La Loi sur le ministère de la Justice crée le ministère de la Justice, placé sous l’autorité du ministre de la Justice et énonce les pouvoirs, les obligations et les fonctions du ministre de la Justice et procureur général du Canada. Elle prévoit que le ministre agit également comme procureur général du Canada pour Sa Majesté. Le ministre de la Justice est le membre juridique du Cabinet et est responsable de l’élaboration des politiques en matière de justice, y compris de l’élaboration de nouveaux programmes et services pour les Canadiens. Le procureur général du Canada fournit des services juridiques au gouvernement, supervise les poursuites fédérales conformément au cadre de la Loi sur le directeur des poursuites pénales et est appuyé par le Service des poursuites pénales du Canada, qui est un organe indépendant du ministère de la Justice.

Ministre de la Justice

En tant que membre juridique du Cabinet, le ministre de la Justice exerce son jugement politique, sauf en ce qui a trait à la prestation de conseils juridiques, qui doivent être indépendants et non partisans. Le ministre de la Justice est responsable, en tout ou en partie, de plus de 50 lois fédérales, dont le Code criminel. Le ministre est chargé de faire progresser les politiques dans des domaines tels que le droit pénal, la justice pénale pour les adolescents, la justice autochtone, le droit fédéral de la famille, les droits de la personne, le droit de l’accès à l’information et la protection des renseignements personnels, le droit des langues officielles et les affaires judiciaires.
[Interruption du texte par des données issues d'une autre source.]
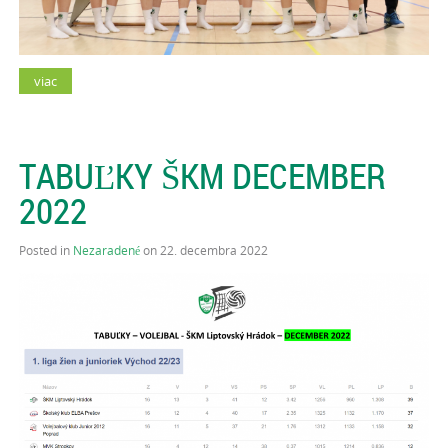
viac
TABUĽKY ŠKM DECEMBER
2022
Posted in
Nezaradené
on 22. decembra 2022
Le ministre veille à ce que le cadre juridique national du Canada soit bilingue et bijuridique et à ce qu’il demeure compatible avec la Charte canadienne des droits et libertés. Le ministre est responsable des programmes de financement visant à soutenir les collectivités autochtones, les victimes d’actes criminels, les personnes à plus faible revenu, les familles et les jeunes. Il appuie également des projets qui aident les Canadiens à comprendre la loi et à accéder au système de justice dans les deux langues officielles.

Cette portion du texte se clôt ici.